And the third thing, and this is huge, is creating urgency and FOMO from the start. We ground through about two months of conversations. But the moment we had multiple commitments in place and could tell people "we're closing in two weeks, we have several investors already committed," everything accelerated. We raised over two million dollars in the final few weeks largely because of that momentum. If I had secured a few small soft commitments before officially opening the round, even from friends and family who were accredited investors putting in $5,000 or $10,000 on a SAFE, I could have created that sense of urgency from the very beginning.

OpenVC: Did you have a system in place for tracking all of this?

Nick: We built our own. We tracked things in an Excel sheet initially, with columns for when I spoke to each investor, when I should follow up, when to reach back out if I hadn't heard anything. That evolved into a Notion database as the volume of conversations grew. With 15-plus conversations in flight at a time while also running a company, you need something clean and well-documented. I kept it open every morning, scanned through it, and knew exactly who needed attention that day.

OpenVC: When did you start treating fundraising as a structured process rather than a series of conversations?

Nick: Around 15 conversations in. That's when it became clear just how quickly things could slip through the cracks. I had other things to manage: building the company, the technology, the team. Fundraising had to live in a system, not just in my head.

OpenVC: How did you qualify investors and prioritize who to contact first?

Nick: Early on we focused on impact-focused investors and smaller, less prominent firms. Part of it was strategic: I wanted to practice the pitch with lower-stakes conversations before going into major institutional funds. Angels, local forums like the Angel Investment Forum in Connecticut, and OpenVC were all useful for getting reps in.
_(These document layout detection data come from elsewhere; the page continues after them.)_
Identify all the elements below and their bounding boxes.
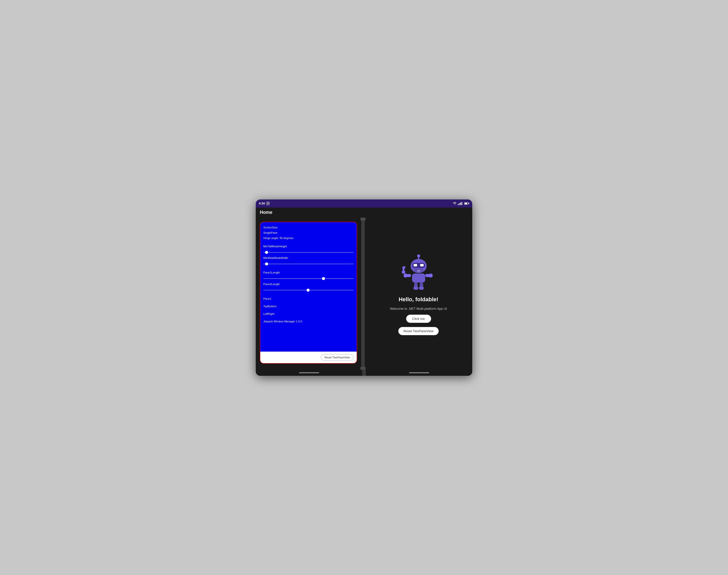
svg-rect-5 [420, 264, 424, 267]
svg-point-17 [419, 286, 424, 290]
left-content-wrapper: ScreenSize SinglePane Hinge angle: 90 de… [260, 222, 357, 364]
battery-icon [464, 202, 469, 205]
two-pane-view: ScreenSize SinglePane Hinge angle: 90 de… [256, 217, 472, 370]
pane2-length-slider[interactable] [263, 288, 354, 293]
device-hinge [361, 217, 365, 370]
svg-point-10 [403, 273, 407, 277]
svg-text:.NET: .NET [417, 270, 421, 271]
svg-point-11 [402, 270, 405, 274]
hinge-angle-label: Hinge angle: 90 degrees [263, 236, 354, 240]
pane1-info-label: Pane1 [263, 297, 354, 300]
robot-svg: .NET [401, 252, 436, 292]
svg-point-16 [413, 286, 418, 290]
welcome-text: Welcome to .NET Multi-platform App UI [390, 307, 447, 310]
accessibility-icon: A [266, 202, 269, 205]
bottom-nav-right [366, 370, 472, 376]
reset-twopane-left-button[interactable]: Reset TwoPaneView [321, 354, 354, 361]
left-bottom-bar: Reset TwoPaneView [260, 351, 357, 363]
min-tall-label: MinTallModeHeight [263, 245, 354, 248]
min-wide-thumb [265, 263, 268, 266]
status-bar-right [452, 201, 469, 206]
click-me-button[interactable]: Click me [406, 314, 431, 323]
svg-rect-8 [412, 273, 425, 282]
pane-right: .NET [365, 217, 472, 370]
left-inner-panel: ScreenSize SinglePane Hinge angle: 90 de… [260, 222, 357, 351]
jetpack-label: Jetpack Window Manager 1.0.0 [263, 320, 354, 323]
pane2-thumb [306, 289, 310, 292]
signal-icon [458, 202, 462, 205]
app-title: Home [260, 210, 272, 215]
bottom-nav-left [256, 370, 362, 376]
single-pane-label: SinglePane [263, 231, 354, 235]
left-right-label: LeftRight [263, 312, 354, 315]
pane1-length-label: Pane1Length [263, 271, 354, 274]
time-display: 4:34 [259, 202, 265, 205]
bottom-nav-bars [256, 370, 472, 376]
reset-twopane-right-button[interactable]: Reset TwoPaneView [398, 327, 439, 335]
pane2-length-label: Pane2Length [263, 282, 354, 285]
svg-point-13 [429, 273, 433, 277]
min-tall-thumb [265, 251, 268, 254]
pane1-thumb [322, 277, 325, 280]
screen-size-label: ScreenSize [263, 226, 354, 230]
app-bar: Home [256, 207, 472, 217]
min-tall-slider[interactable] [263, 250, 354, 255]
device-frame: 4:34 A [256, 200, 472, 376]
status-bar: 4:34 A [256, 200, 472, 207]
min-wide-label: MinWideModeWidth [263, 257, 354, 260]
nav-pill-left [299, 372, 319, 373]
status-bar-left: 4:34 A [259, 202, 269, 205]
top-bottom-label: TopBottom [263, 305, 354, 308]
min-wide-slider[interactable] [263, 262, 354, 267]
bottom-hinge [362, 370, 366, 376]
pane1-length-slider[interactable] [263, 276, 354, 281]
svg-rect-4 [413, 264, 417, 267]
wifi-icon [452, 201, 457, 206]
robot-illustration: .NET [401, 252, 436, 292]
nav-pill-right [409, 372, 429, 373]
hello-foldable-text: Hello, foldable! [399, 296, 438, 303]
pane-left: ScreenSize SinglePane Hinge angle: 90 de… [256, 217, 361, 370]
But we also learned quickly that impact funds often advertise as pre-seed while quietly expecting seed-stage traction. They're already taking a risk on the social mission, so they want more proof of concept. Once we recognized that, we pivoted toward hardware-focused deep-tech VC firms, investors who already understand that hardware takes time and are willing to bet on vision at the pre-seed stage. That reframe made a significant difference.

We also started using investor databases to qualify investors before reaching out, understanding their check sizes, their recent investments, their dry powder. And we'd open conversations by being upfront: we're looking for investors with this profile; if that doesn't fit, no problem ending the call here. Investors respected that. It saved everyone's time.

Francis Put In $10K and Introduced us to $500K More

OpenVC: Where did OpenVC fit in the overall fundraising stack?

Nick: It was most useful earlier in the round when we were looking to get angels involved. It's honest to say that for a pre-seed hardware and robotics company, the volume of inbound wasn't enormous. OpenVC skews toward SaaS, which is a much larger universe of investors on the platform. But we extracted real value early on, and the value we did get was significant.

OpenVC: That's where Francis came in.

Nick: Exactly. Francis actually reached out to us, inbound. He'd seen the deck we'd posted and said he'd love to learn more. We had one conversation, I shared some additional information, and within about a week he was in. Small check initially, $5,000, which he doubled to $10,000 after seeing some of our subsequent traction.

But the monetary value of the check was almost secondary. Francis immediately started making introductions. He connected us with people who connected us with more people. When I try to trace how much capital came through the network Francis opened up, directly or one degree removed, it's somewhere in the $250,000 to $500,000 range. And there are people he introduced us to who passed on the pre-seed but have given verbal commitments on the seed round: if we complete the demo room, they're in for a significant amount.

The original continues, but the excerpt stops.